Four evaluation indicators based on the confusion matrix are used to evaluate the classifiers, namely, accuracy, sensitivity, specificity, and Youden index (YI). The results (Supplementary Table S4, https://links.lww.com/RHU/A662) of the validation set showed that the NN model specificity reached 0.92, whereas the sensitivity was only 0.73, and the overall accuracy was 0.83. Obviously, this might be caused by the uneven ratio of invalid and valid patients in the training data set, for which we introduced cost-sensitivity in the NN and established a cost-sensitive NN model to increase the penalty for less class samples, which in turn served to increase the side the number of less class samples to solve the sample imbalance problem (Fig. 2). The validation results of the cost-sensitive neural network (CSNN) model showed that the sensitivity decreased to 0.85, but the specificity was improved to 0.82, and the 2 reached a certain balance. Although the overall accuracy did not change, the YI improved, indicating that CSNN can solve the sample imbalance problem to some extent.

FIGURE 2:

Framework diagram of treatment effectiveness prediction model.

To achieve data enhancement, we proposed a small-sample classification method based on VAE and NN classifiers, namely, the VAENN model. The method flow was as follows (Fig. 2): (1) train the VAE model using the training set and optimizing the model parameters; (2) generate synthetic samples using the generator of VAE (1500 iterations, 800 generated samples); (3) train the NN classifier using down-sampling (effective: 296, ineffective: 296) based on the generated samples; (4) validate the VAENN performance using the validation set.

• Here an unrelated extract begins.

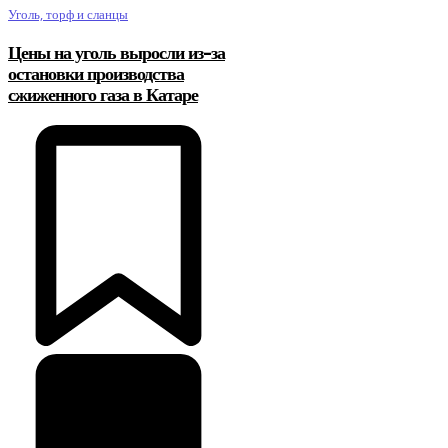
Уголь, торф и сланцы
Цены на уголь выросли из-за
остановки производства
сжиженного газа в Катаре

Supplementary Table S5, https://links.lww.com/RHU/A662, showed that the means of the generated data and the original data were very close, whereas there were some errors for some indicators. The standard distribution results of several key indicators showed that the numerical distributions of IgE level and B-lymphocyte count were very close (Supplementary Fig. S8A–B, https://links.lww.com/RHU/A662). On the classification indicators, especially about the treatment effect of patients, the proportion distribution of generated data and the original data were very close (Supplementary Fig. S8C–D, https://links.lww.com/RHU/A662), which showed that VAE had certain applicability and effectiveness in data simulation enhancement. The prediction results showed that the specificity of the NN model enhanced by VAE data was as high as 0.91, and the overall accuracy rate was as high as 0.88, which showed that data enhancement by VAE could improve the robustness of the model and solve the data imbalance to a certain extent. In order to further test the performance of the VAENN classifier, the study compared it with traditional classifiers. Supplementary Table S4, https://links.lww.com/RHU/A662, showed the sensitivity point of view, except for the logistic regression (LR) model, which was below 0.8, the specificity of all the classifiers was higher than 0.8, and the NN and support vector machines were as high as 0.92, which was higher than the other classifiers. From the viewpoint of specificity, the difference between the models was obvious, with random forest (RF) and gradient boosting (GB) having a specificity of 0.64, and VAENN having the best performance with 0.91. From the perspective of overall accuracy, the NN classifier achieved better learning results than traditional machine learning models, and the accuracy rate was better than other classifiers, with VAENN predicting the best performance, up to 0.88. The VAENN model also performed best in terms of the Jorden index, up to 0.76.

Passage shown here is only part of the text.